• _Assignment_:
Everything from the line holding "هلدینگ اطلس پیمایش با ما در ارتباط باشید." through the last line of the records should be repeated word for word, and pictures should be omitted.

• _Given data_:
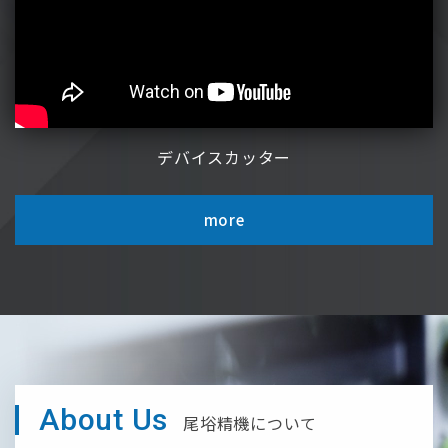
デバイスカッター
more
About Us
尾﨏精機について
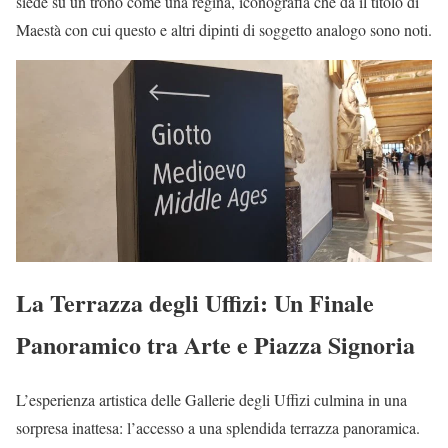
siede su un trono come una regina, iconografia che dà il titolo di
Maestà con cui questo e altri dipinti di soggetto analogo sono noti.
La Terrazza degli Uffizi: Un Finale
Panoramico tra Arte e Piazza Signoria
L’esperienza artistica delle Gallerie degli Uffizi culmina in una
sorpresa inattesa: l’accesso a una splendida terrazza panoramica.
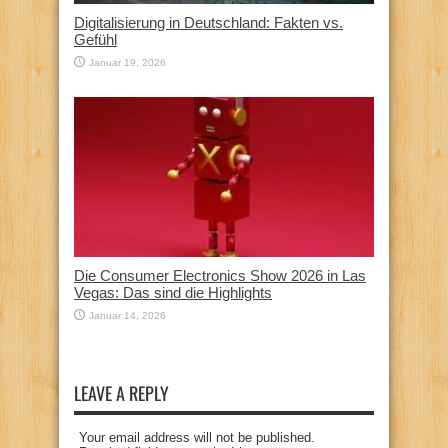
Digitalisierung in Deutschland: Fakten vs.
Gefühl
Januar 19, 2026
Die Consumer Electronics Show 2026 in Las
Vegas: Das sind die Highlights
Januar 14, 2026
LEAVE A REPLY
Your email address will not be published.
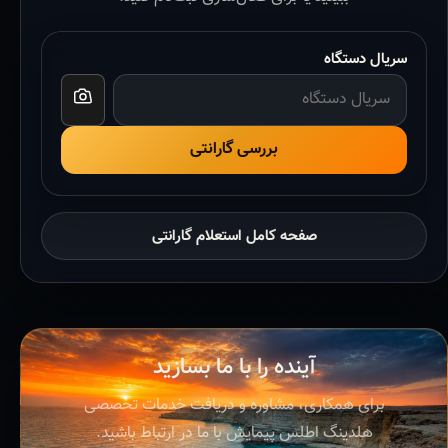
سریال دستگاه
بررسی گارانتی
صفحه کامل استعلام گارانتی
آینده را با ما بسازید
برای همکاری، مشاوره و دریافت خدمات تخصصی
هلدینگ اطلس پیمایش با ما در ارتباط باشید.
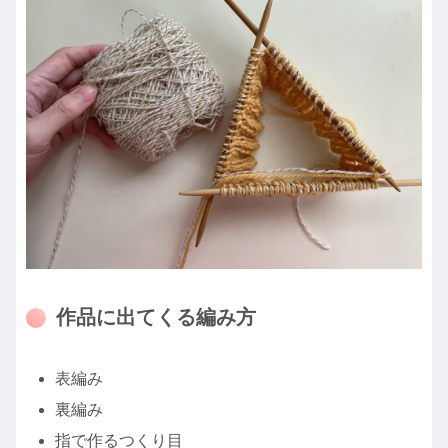
作品に出てくる編み方
表編み
裏編み
指で作るつくり目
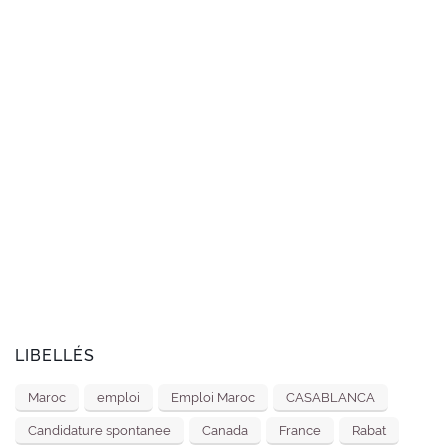
LIBELLÉS
Maroc
emploi
Emploi Maroc
CASABLANCA
Candidature spontanee
Canada
France
Rabat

• _Expected answer_:
هلدینگ اطلس پیمایش با ما در ارتباط باشید.
作品に出てくる編み方
表編み
裏編み
指で作るつくり目
LIBELLÉS
Maroc
emploi
Emploi Maroc
CASABLANCA
Candidature spontanee
Canada
France
Rabat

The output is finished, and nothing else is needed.